WASHINGTON (AP) — More than one-third of the total delegates available in both the Republican and Democratic presidential primaries will be awarded on Super Tuesday, when 16 states and one U.S. territory hold presidential nominating contests.
On the Republican side, 854 of 2,429 will be at stake on Super Tuesday, which is traditionally the biggest day on the presidential primary calendar when it comes to the number of states holding presidential primaries and caucuses, as well as the number of delegates in play. Democrats will award 1,420 delegates, also more than one-third of those at stake in all. Nobody will lock up the nomination on Super Tuesday, but each party’s frontrunner can get pretty close.
Former President Donald Trump, who has won every presidential contest in which he’s appeared on the ballot and earned 122 delegates, needs 971 more to hit his “magic number” of 1,215. Once he receives that many, he’ll have won a majority of available delegates to the Republican convention this summer and will be considered the party’s presumptive nominee.

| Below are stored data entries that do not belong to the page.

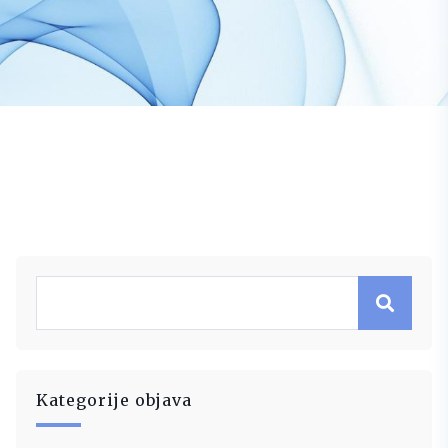
Kategorije objava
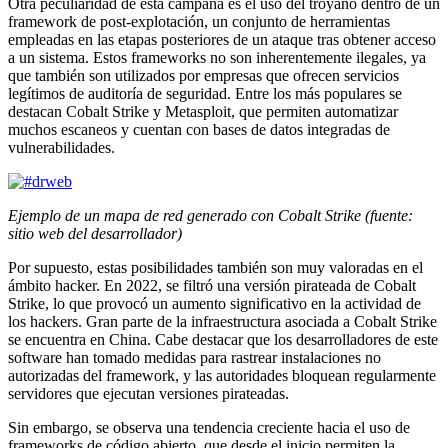
Otra peculiaridad de esta campaña es el uso del troyano dentro de un
framework de post-explotación, un conjunto de herramientas
empleadas en las etapas posteriores de un ataque tras obtener acceso
a un sistema. Estos frameworks no son inherentemente ilegales, ya
que también son utilizados por empresas que ofrecen servicios
legítimos de auditoría de seguridad. Entre los más populares se
destacan Cobalt Strike y Metasploit, que permiten automatizar
muchos escaneos y cuentan con bases de datos integradas de
vulnerabilidades.
Ejemplo de un mapa de red generado con Cobalt Strike (fuente:
sitio web del desarrollador)
Por supuesto, estas posibilidades también son muy valoradas en el
ámbito hacker. En 2022, se filtró una versión pirateada de Cobalt
Strike, lo que provocó un aumento significativo en la actividad de
los hackers. Gran parte de la infraestructura asociada a Cobalt Strike
se encuentra en China. Cabe destacar que los desarrolladores de este
software han tomado medidas para rastrear instalaciones no
autorizadas del framework, y las autoridades bloquean regularmente
servidores que ejecutan versiones pirateadas.
Sin embargo, se observa una tendencia creciente hacia el uso de
frameworks de código abierto, que desde el inicio permiten la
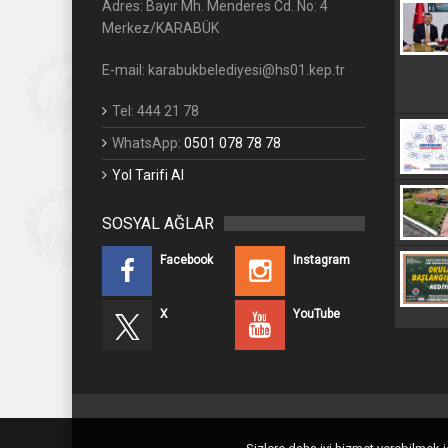
Adres: Bayır Mh. Menderes Cd. No: 4
Merkez/KARABÜK
E-mail: karabukbelediyesi@hs01.kep.tr
Tel: 444 21 78
WhatsApp:
0501 078 78 78
Yol Tarifi Al
SOSYAL AĞLAR
Facebook
Instagram
X
YouTube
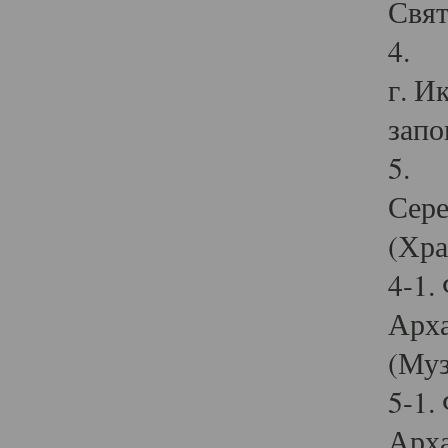
Свят
4. И
г. И
запо
5. И
Сере
(Хра
4-1.
Арха
(Муз
5-1.
Арха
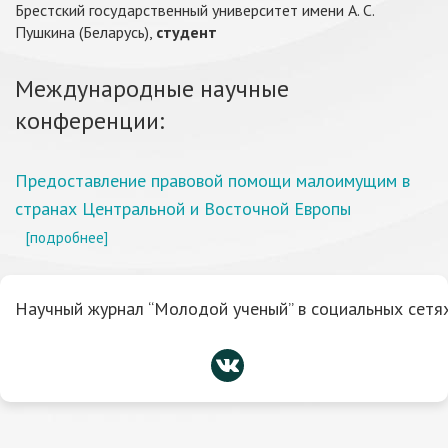
Брестский государственный университет имени А. С.
Пушкина (Беларусь),
студент
Международные научные
конференции:
Предоставление правовой помощи малоимущим в
странах Центральной и Восточной Европы
[подробнее]
Научный журнал “Молодой ученый” в социальных сетях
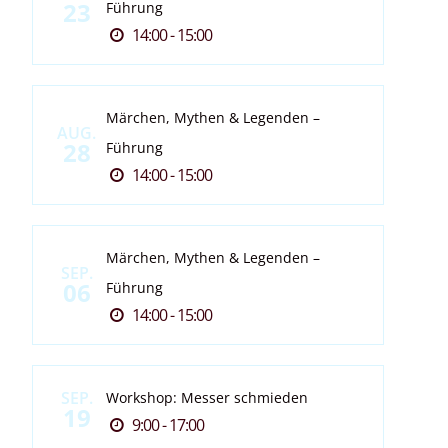
23
Führung
14:00 - 15:00
Märchen, Mythen & Legenden –
AUG.
28
Führung
14:00 - 15:00
Märchen, Mythen & Legenden –
SEP.
06
Führung
14:00 - 15:00
SEP.
Workshop: Messer schmieden
19
9:00 - 17:00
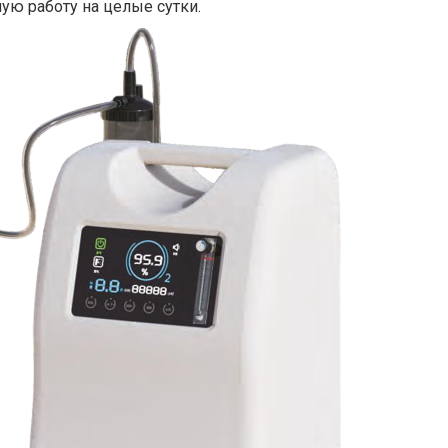
ую работу на целые сутки.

The earliest Trump can hit that number is March 12. Trump currently has 244 delegates after additional wins over the weekend in Michigan, Missouri and Idaho. Though former U.N. Ambassador Nikki Haley, the last major candidate on the Republican side, won all 19 delegates in the District of Columbia’s primary, Trump could clinch the nomination by winning about 90% of the remaining delegates at stake from now through March 12.